Even the Cochrane Collaboration believes the science is not currently settled as there are limited data from RCTs on the comparison of feeding with formula milk versus nutrient‐fortified human milk. The author of the 2024 Cochrane Review and Meta-analysis states in the conclusion “Further RCTs of feeding with formula versus donor breast milk in situations where the expressed breast milk of the preterm or LBW infant’s mother is not consistently available are needed. Several such trials are in progress, and these propose to recruit more than 1200 infants in total. Incorporating the data from these trials in meta‐analyses should generate more precise estimates of effect sizes and strengthen the applicability of the trial evidence‐base to current practice.”

Other scientific limitations of the current studies include the limited information that exists regarding any mechanism for why an increased risk for NEC is observed in some (but not all) preterm infants fed specialized formula. Current animal models are lacking as animals do not mimic human disease outcomes from exposure. To move from observation of association to causation, much more needs to be understood about this disease, as well as its multifaceted pathophysiology. It is interesting to note that in the Cochrane Review, no difference in mortality rate was found between the groups of infants. 

Moving Forward

Concern about reduced nutritional supply for preterm infants must be taken seriously, along with data from well executed studies, as we go through what may be an extended period of learning about the best methods to understand and prevent NEC.

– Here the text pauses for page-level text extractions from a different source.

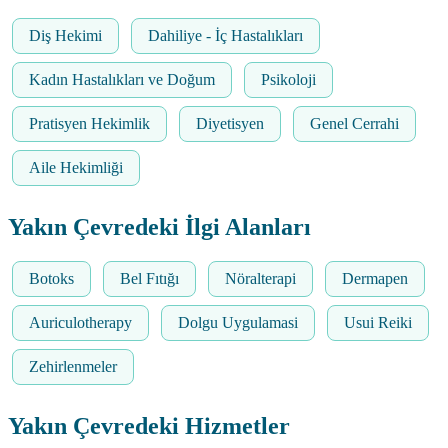
Diş Hekimi
Dahiliye - İç Hastalıkları
Kadın Hastalıkları ve Doğum
Psikoloji
Pratisyen Hekimlik
Diyetisyen
Genel Cerrahi
Aile Hekimliği
Yakın Çevredeki İlgi Alanları
Botoks
Bel Fıtığı
Nöralterapi
Dermapen
Auriculotherapy
Dolgu Uygulamasi
Usui Reiki
Zehirlenmeler
Yakın Çevredeki Hizmetler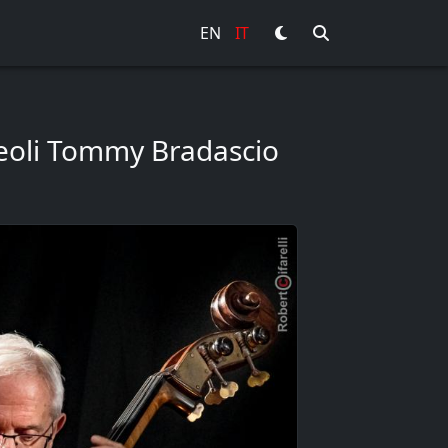
EN
IT
reoli Tommy Bradascio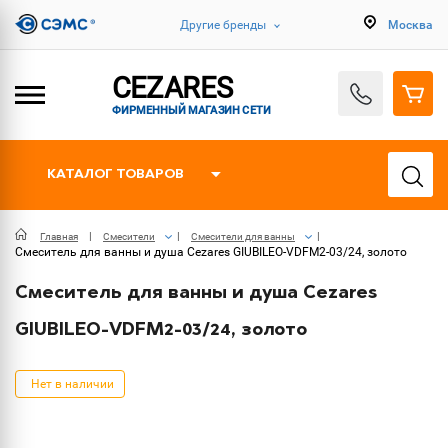
Другие бренды
Москва
CEZARES
ФИРМЕННЫЙ МАГАЗИН СЕТИ
КАТАЛОГ ТОВАРОВ
Главная
Смесители
Смесители для ванны
Смеситель для ванны и душа Cezares GIUBILEO-VDFM2-03/24, золото
Смеситель для ванны и душа Cezares
GIUBILEO-VDFM2-03/24, золото
Нет в наличии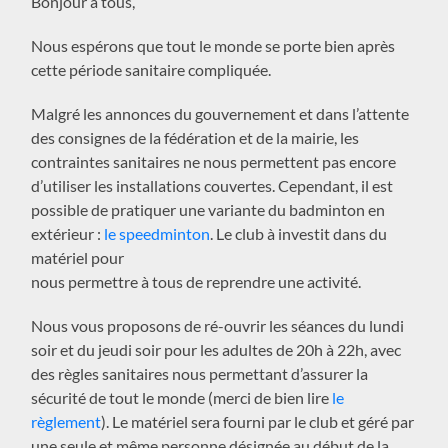
Bonjour à tous,
Nous espérons que tout le monde se porte bien après
cette période sanitaire compliquée.
Malgré les annonces du gouvernement et dans l’attente
des consignes de la fédération et de la mairie, les
contraintes sanitaires ne nous permettent pas encore
d’utiliser les installations couvertes. Cependant, il est
possible de pratiquer une variante du badminton en
extérieur :
le speedminton
. Le club à investit dans du
matériel pour
nous permettre à tous de reprendre une activité.
Nous vous proposons de ré-ouvrir les séances du lundi
soir et du jeudi soir pour les adultes de 20h à 22h, avec
des règles sanitaires nous permettant d’assurer la
sécurité de tout le monde (merci de bien lire
le
règlement
). Le matériel sera fourni par le club et géré par
une seule et même personne désignée au début de la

Awarding hundreds of millions of dollars to plaintiffs in these cases where the science is incomplete and has not been justified. The Center agrees with both the American Academy of Pediatrics and the Cochrane Collaboration that there are too many unanswered questions, and the current science has too many limitations to determine whether preterm infant formula should be considered a cause of NEC. We support the idea of better studies, beginning with a state of the science systematic review that includes randomized controlled clinical trials, observational studies, animal studies, and mechanistic laboratory studies. This would help point research in the best direction.

Most infants are introduced to the cow’s milk formula while still in the NICU. The nutrition needs are addressed by doctors and nurses who specialize in neonatology and should be aware of any risk to the infant. Studies showing a higher rate of incidence of NEC in formula fed infants have been in the literature for more than ten years. However, the quality of these studies has been called into question.